- **What you will do**: Check every line of the entries below for the word "movilización", and copy the ones that have it.

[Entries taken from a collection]
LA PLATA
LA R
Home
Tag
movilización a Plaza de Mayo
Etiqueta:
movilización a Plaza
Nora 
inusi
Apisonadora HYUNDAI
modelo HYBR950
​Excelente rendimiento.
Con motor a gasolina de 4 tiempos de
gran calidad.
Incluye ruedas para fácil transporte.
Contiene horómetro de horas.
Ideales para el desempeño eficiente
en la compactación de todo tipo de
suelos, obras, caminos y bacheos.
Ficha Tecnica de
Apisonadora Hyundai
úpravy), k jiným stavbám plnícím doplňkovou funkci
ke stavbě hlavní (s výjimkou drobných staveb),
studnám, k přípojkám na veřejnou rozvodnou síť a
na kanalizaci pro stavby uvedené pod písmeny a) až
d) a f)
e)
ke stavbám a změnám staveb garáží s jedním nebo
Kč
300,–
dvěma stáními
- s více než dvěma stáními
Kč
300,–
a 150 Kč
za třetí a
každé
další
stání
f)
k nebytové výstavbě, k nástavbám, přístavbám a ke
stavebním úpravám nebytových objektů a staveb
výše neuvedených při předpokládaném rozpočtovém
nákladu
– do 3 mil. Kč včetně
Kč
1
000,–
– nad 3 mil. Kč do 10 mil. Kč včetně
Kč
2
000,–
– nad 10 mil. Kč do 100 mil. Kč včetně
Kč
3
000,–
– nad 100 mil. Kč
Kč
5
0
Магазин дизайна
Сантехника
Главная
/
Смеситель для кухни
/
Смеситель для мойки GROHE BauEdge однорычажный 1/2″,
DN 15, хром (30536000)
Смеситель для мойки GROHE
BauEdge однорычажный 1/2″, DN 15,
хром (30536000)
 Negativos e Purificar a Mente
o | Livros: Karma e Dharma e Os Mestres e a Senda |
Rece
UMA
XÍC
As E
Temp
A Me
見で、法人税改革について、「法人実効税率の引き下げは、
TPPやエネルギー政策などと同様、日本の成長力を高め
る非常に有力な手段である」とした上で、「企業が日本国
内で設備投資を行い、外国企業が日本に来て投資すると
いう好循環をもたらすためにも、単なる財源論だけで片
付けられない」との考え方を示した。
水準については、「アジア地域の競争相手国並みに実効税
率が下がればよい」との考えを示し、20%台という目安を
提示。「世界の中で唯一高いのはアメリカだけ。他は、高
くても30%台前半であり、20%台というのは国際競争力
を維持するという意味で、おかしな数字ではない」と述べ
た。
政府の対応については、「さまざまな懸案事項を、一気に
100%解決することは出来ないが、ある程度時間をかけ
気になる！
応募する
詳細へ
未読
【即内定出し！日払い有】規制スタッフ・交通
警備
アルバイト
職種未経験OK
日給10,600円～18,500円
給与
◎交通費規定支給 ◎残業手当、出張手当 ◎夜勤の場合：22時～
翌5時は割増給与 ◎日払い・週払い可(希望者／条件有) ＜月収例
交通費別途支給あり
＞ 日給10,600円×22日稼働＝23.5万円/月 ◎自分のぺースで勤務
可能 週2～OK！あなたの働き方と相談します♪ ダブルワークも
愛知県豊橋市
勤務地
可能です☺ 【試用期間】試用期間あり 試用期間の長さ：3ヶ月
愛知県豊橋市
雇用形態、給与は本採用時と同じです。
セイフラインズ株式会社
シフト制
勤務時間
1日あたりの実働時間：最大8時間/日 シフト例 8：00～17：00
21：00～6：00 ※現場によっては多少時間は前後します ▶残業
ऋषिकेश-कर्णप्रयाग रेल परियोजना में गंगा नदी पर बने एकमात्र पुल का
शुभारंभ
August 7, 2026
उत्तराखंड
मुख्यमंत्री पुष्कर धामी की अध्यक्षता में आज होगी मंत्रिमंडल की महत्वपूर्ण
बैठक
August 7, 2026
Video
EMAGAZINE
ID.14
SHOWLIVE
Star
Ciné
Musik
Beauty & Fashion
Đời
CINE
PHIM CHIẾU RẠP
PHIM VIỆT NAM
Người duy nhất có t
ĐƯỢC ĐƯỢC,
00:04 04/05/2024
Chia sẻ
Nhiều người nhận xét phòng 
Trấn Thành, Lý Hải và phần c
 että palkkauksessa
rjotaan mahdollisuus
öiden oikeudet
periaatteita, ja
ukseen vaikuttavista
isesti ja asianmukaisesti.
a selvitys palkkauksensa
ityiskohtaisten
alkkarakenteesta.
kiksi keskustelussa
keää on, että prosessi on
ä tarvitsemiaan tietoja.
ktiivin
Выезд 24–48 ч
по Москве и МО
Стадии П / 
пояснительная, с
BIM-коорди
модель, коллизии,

- **Result**:
movilización a Plaza de Mayo
movilización a Plaza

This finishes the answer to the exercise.